Iterative Denoise
Noise Pilot is a tool for controlling iterative denoise diffusion processes.
To learn how iterative denoising works, please see these YouTube videos:
Text to Image: Part 2 – how image diffusion works in 5 minutes
These videos describe diffusion as a looping process where we generate a path from random images to the image we want, by taking incremental steps over and over. This is a process called iterative denoising. Each step of the path we estimate the noise in a current estimate, and subtract estimated noise to produce a next estimate.

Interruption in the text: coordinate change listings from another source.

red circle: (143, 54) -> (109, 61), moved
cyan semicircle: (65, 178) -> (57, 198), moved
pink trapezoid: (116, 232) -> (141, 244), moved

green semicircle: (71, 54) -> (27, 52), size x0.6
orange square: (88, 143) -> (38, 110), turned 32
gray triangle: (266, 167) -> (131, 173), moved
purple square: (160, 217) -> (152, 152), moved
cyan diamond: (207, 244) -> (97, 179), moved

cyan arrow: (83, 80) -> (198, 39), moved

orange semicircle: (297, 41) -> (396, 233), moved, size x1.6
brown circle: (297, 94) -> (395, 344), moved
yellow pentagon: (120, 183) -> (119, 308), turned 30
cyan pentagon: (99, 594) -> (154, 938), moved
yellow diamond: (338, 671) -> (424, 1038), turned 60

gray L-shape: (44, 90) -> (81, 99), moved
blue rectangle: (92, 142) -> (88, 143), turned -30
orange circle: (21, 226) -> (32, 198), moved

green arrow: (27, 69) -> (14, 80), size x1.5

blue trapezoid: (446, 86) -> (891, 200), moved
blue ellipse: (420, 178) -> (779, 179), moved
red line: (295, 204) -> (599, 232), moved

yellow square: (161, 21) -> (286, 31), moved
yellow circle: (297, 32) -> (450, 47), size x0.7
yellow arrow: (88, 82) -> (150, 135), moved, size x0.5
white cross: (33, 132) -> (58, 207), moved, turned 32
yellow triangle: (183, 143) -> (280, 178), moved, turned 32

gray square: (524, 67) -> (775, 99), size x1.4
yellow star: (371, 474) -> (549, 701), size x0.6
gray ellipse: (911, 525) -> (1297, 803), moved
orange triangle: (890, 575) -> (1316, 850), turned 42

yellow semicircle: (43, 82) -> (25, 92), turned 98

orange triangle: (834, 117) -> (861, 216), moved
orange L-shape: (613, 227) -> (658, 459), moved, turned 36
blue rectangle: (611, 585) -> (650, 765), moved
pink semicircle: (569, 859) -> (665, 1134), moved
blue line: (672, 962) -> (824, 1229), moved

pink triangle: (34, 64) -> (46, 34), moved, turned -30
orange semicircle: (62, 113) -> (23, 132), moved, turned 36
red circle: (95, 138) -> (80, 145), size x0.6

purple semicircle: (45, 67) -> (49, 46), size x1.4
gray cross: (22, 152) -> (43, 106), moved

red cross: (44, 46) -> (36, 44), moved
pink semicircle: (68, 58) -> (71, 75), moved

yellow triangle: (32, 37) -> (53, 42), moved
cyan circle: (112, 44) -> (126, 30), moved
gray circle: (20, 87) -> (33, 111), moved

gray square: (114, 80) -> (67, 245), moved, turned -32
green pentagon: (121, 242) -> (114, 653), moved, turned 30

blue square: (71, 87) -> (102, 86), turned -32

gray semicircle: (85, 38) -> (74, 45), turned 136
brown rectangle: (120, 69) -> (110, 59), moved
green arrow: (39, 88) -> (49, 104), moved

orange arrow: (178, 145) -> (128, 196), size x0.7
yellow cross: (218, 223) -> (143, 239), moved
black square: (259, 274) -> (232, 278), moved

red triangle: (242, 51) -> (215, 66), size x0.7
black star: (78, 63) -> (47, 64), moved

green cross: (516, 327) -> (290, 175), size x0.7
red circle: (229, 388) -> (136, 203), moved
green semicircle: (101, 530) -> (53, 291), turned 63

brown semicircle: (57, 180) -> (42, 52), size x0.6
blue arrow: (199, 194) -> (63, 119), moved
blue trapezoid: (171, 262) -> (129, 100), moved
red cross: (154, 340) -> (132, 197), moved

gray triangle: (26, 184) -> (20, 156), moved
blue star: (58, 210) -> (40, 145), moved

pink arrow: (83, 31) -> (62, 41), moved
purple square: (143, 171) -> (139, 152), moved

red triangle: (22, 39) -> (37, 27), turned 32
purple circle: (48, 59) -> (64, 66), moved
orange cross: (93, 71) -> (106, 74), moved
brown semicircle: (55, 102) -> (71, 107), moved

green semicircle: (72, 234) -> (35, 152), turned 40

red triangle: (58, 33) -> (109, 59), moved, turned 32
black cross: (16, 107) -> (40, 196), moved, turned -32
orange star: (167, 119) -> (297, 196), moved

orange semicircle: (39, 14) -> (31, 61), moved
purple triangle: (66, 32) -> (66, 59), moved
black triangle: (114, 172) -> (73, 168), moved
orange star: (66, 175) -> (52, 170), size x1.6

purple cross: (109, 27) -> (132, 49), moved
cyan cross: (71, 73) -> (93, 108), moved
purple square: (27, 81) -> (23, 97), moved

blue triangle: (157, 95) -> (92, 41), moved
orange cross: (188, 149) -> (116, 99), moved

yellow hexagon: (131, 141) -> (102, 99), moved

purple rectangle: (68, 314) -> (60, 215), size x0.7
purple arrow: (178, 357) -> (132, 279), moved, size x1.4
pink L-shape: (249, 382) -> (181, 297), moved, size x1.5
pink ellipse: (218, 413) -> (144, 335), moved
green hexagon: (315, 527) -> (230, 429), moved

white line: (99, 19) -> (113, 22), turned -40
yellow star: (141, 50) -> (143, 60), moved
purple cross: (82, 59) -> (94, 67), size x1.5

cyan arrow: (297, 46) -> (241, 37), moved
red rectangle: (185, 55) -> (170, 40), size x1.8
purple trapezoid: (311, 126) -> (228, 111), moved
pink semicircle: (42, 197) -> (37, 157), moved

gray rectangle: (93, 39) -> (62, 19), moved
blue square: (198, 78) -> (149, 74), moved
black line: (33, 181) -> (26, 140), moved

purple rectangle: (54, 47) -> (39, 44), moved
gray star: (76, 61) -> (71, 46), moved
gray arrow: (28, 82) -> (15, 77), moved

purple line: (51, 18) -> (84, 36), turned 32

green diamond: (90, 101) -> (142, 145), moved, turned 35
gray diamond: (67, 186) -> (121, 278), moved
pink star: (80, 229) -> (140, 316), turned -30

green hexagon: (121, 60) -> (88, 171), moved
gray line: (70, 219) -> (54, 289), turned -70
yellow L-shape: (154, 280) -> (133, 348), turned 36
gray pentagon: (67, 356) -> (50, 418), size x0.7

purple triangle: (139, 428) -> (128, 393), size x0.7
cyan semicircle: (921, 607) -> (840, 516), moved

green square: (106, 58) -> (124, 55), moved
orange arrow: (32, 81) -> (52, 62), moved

A single step of this process consists of 3 major parts.
- Current Estimate: The current point in the path that we are at. This is an image with noise still remaining in it.
- Estimate and Remove Noise: Use a machine learning model to estimate the noise in an image, and use an algorithm to remove some of it.
- Set Next Estimate: The result of noise removal should be set to the
current estimatefor the next step we take.

In Noise Pilot, we compute this process by using an Iterative Denoise group node. By default, this is how the group nodes look, and we’ve labeled which nodes correspond to which part of the previous process.

The group node has 3 special parameters, and one input parameter.

Initial Image sets the initial value for current estimate.
t_start and t_end control the steps of the path in the diffusion process. Normally, t_start begins and 0 and t_end will end at 32. The model we use is a 32 step diffusion process. You can control these to partially diffuse images (such as in Image to Image translation).